简体   繁体   English

如何使用 BigQuery Storage API 并发读取 Python 线程中的流

[英]How to use BigQuery Storage API to concurrently read streams in Python threads

I have a large table (external to BigQuery as the data is in Google Cloud Storage).我有一个大表(BigQuery 外部,因为数据在 Google Cloud Storage 中)。 I want to scan the table using BigQuery to a client machine.我想使用 BigQuery 将表扫描到客户端计算机。 For throughput, I fetch multiple streams concurrently in multiple threads.对于吞吐量,我在多个线程中同时获取多个流。

From all I can tell, concurrency is not working.据我所知,并发不起作用。 There's actually some penalty when using multiple threads.使用多个线程时实际上会有一些惩罚。

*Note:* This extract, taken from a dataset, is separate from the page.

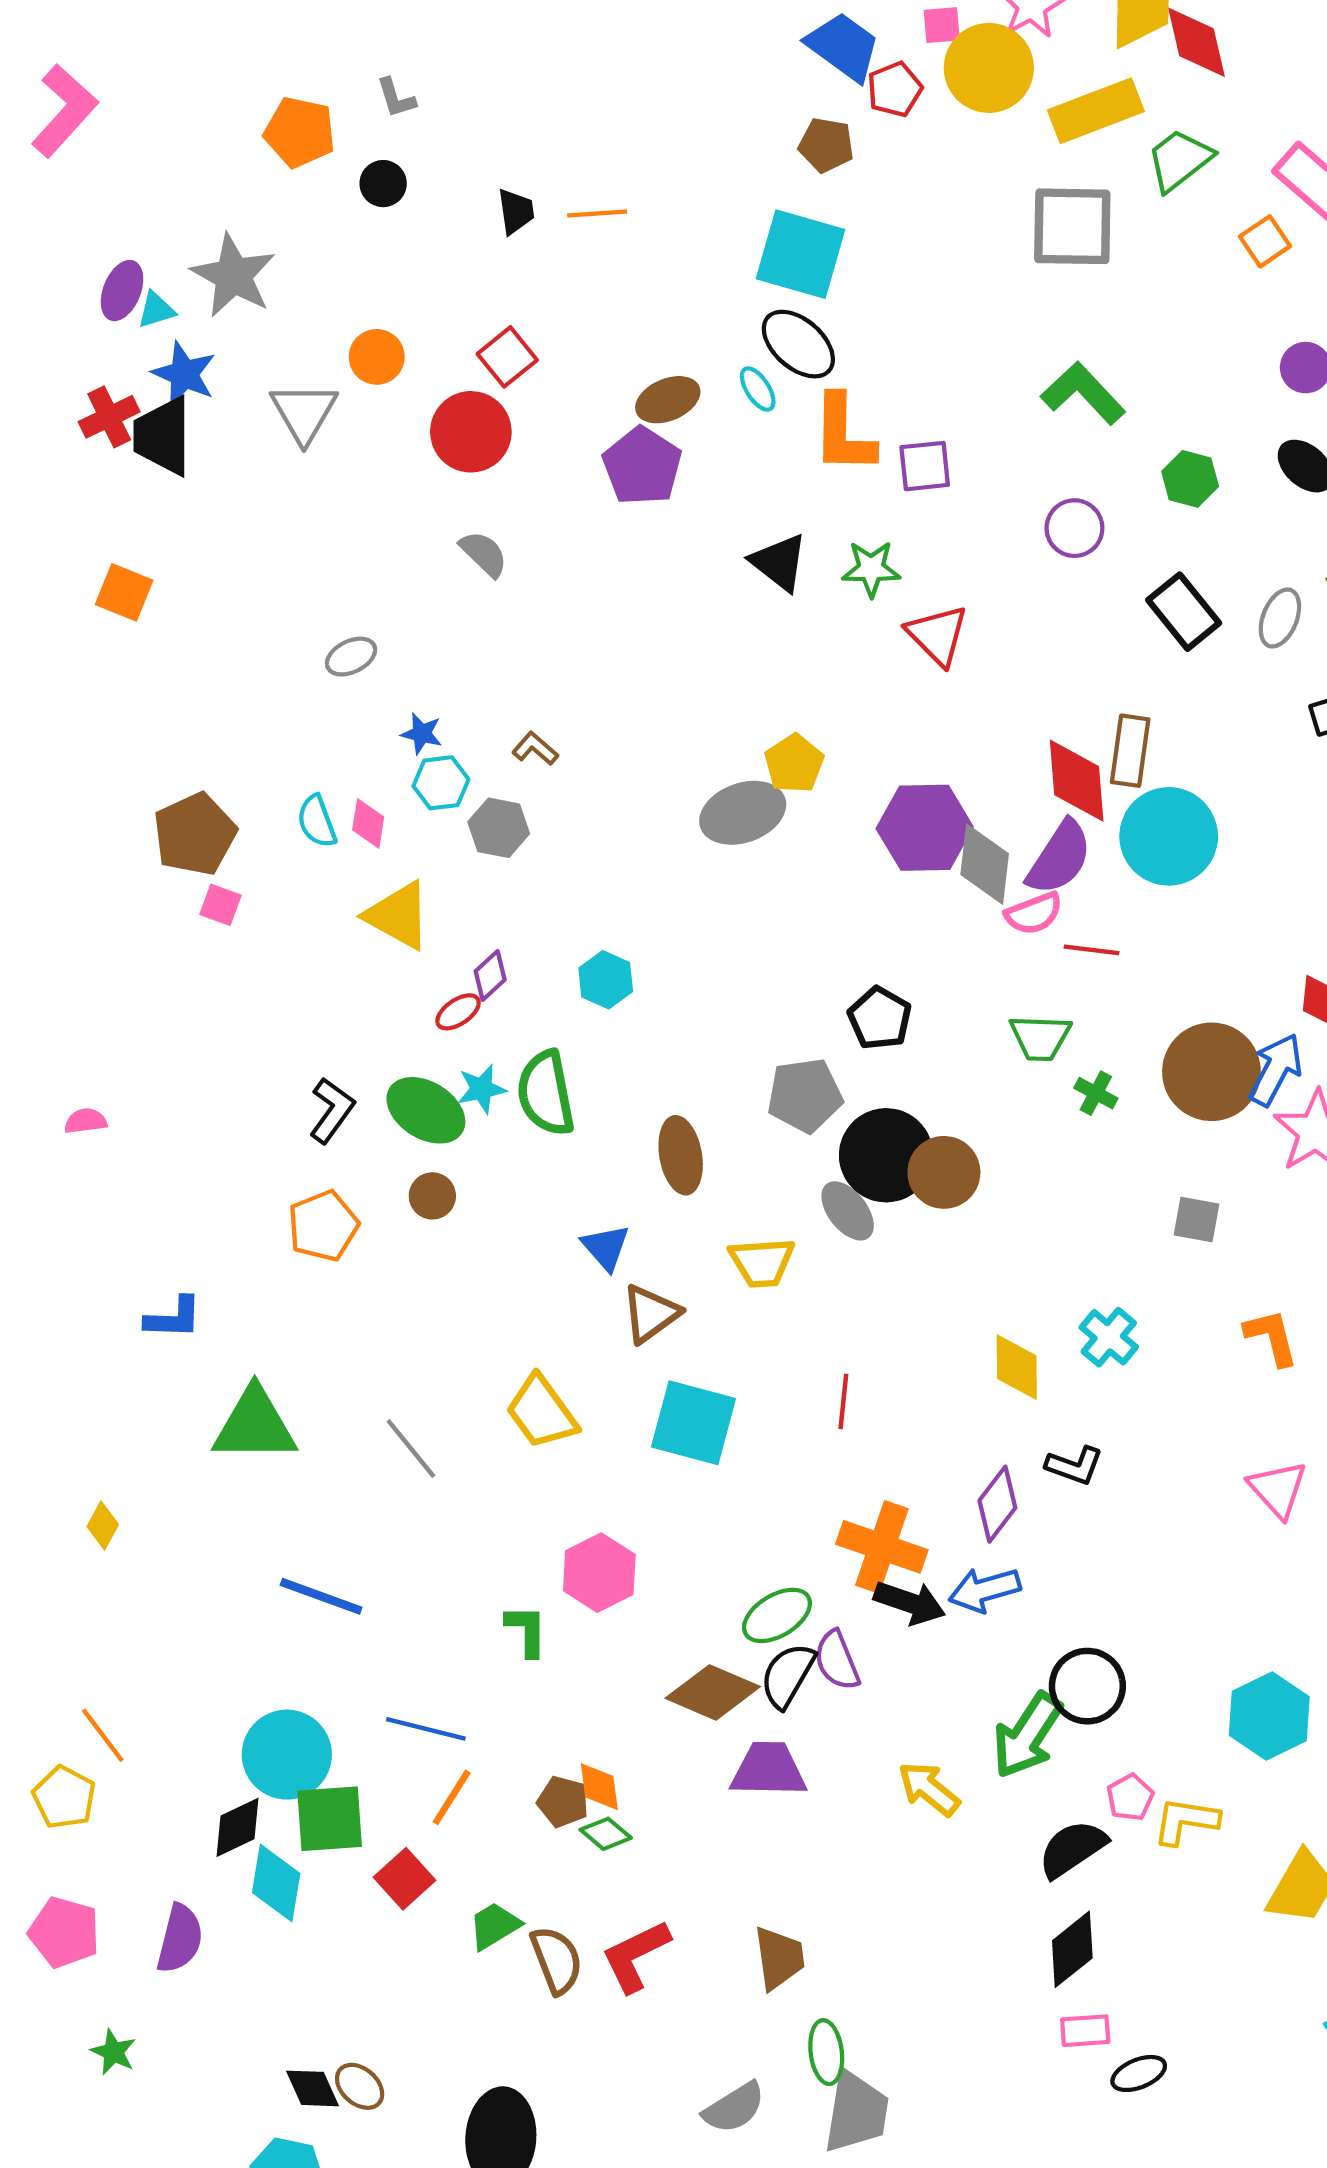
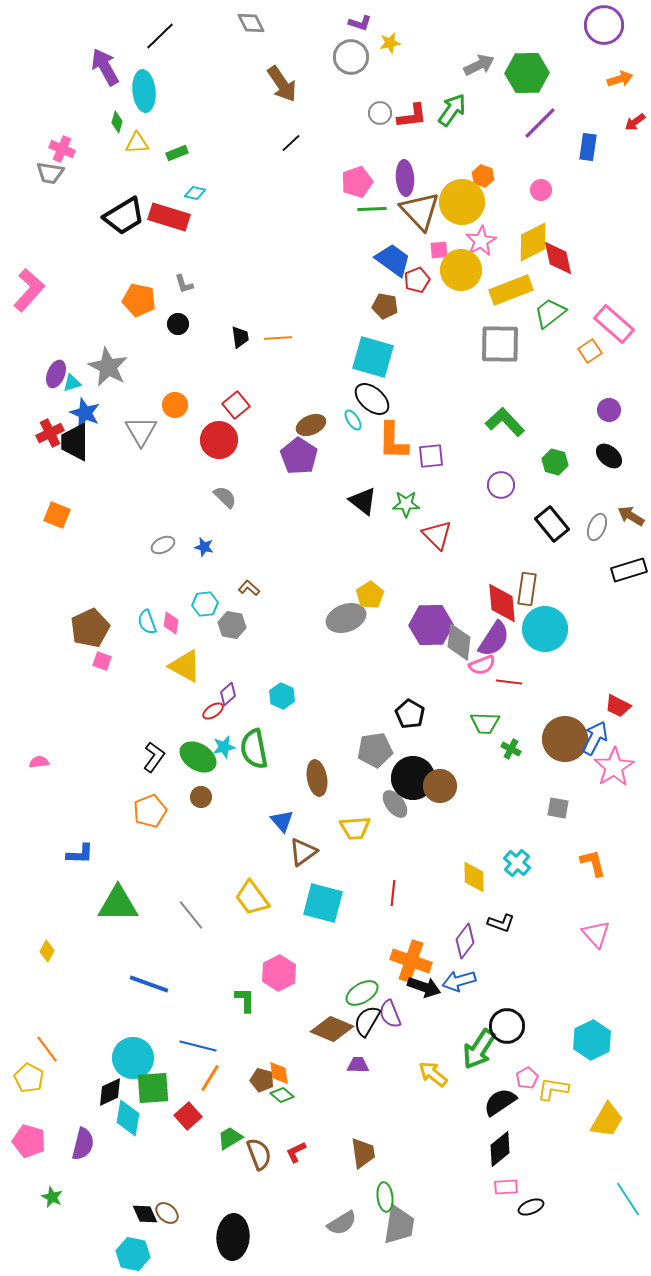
blue star: (422, 734) -> (204, 547), moved
purple trapezoid: (768, 1770) -> (358, 1065), size x0.6
red L-shape: (636, 1956) -> (296, 1152), size x0.6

    import concurrent.futures
    import logging
    import queue
    import threading
    import time
    
    from google.cloud.bigquery_storage import types
    from google.cloud import bigquery_storage
    
    PROJECT_ID = 'abc'
    CREDENTIALS = {....}
    
    
    def main():
        table = "projects/{}/datasets/{}/tables/{}".format(PROJECT_ID, 'db', 'tb')
    
        requested_session = types.ReadSession()
        requested_session.table = table
        requested_session.data_format = types.DataFormat.AVRO
        requested_session.read_options.selected_fields = ["a", "b"]
        requested_session.read_options
    
        client = bigquery_storage.BigQueryReadClient(credentials=CREDENTIALS)
        session = client.create_read_session(
            parent="projects/{}".format(PROJECT_ID),
            read_session=requested_session,
            max_stream_count=0,
        )
    
        if not session.streams:
            return
    
        n_streams = len(session.streams)
        print("Total streams", n_streams)  # this prints 1000
    
        q_out = queue.Queue(1024)
        concurrency = 4
    
        with concurrent.futures.ThreadPoolExecutor(concurrency) as pool:
            tasks = [
                pool.submit(download_row,
                            client._transport.__class__,
                            client._transport._grpc_channel,
                            s.name,
                            q_out)
                for s in session.streams
            ]
    
            t0 = time.perf_counter()
            ntotal = 0
            ndone = 0
            while True:
                page = q_out.get()
                if page is None:
                    ndone += 1
                    if ndone == len(tasks):
                        break
                else:
                    for row in page:
                        ntotal += 1
                        if ntotal % 10000 == 0:
                            qps = int(ntotal / (time.perf_counter() - t0))
                            print(f'QPS so far:  {qps}')
    
            for t in tasks:
                t.result()
    
    
    def download_row(transport_cls, channel, stream_name, q_out):
        try:
            transport = transport_cls(channel=channel)
            client = bigquery_storage.BigQueryReadClient(
                transport=transport,
                )
            reader = client.read_rows(stream_name)
            for page in reader.rows().pages:
                q_out.put(page)
        finally:
            q_out.put(None)
    
    
    if __name__ == '__main__':
        main()

Google BigQuery Storage API doc and multiple source claim one can fetch multiple "streams" concurrently for higher throughput, yet I didn't find any functional example. Google BigQuery Storage API 文档和多个来源声称可以同时获取多个“流”以获得更高的吞吐量,但我没有找到任何功能示例。 I've followed the advice to share a GRPC "channel" across the threads.我已按照建议在线程之间共享 GRPC“通道”。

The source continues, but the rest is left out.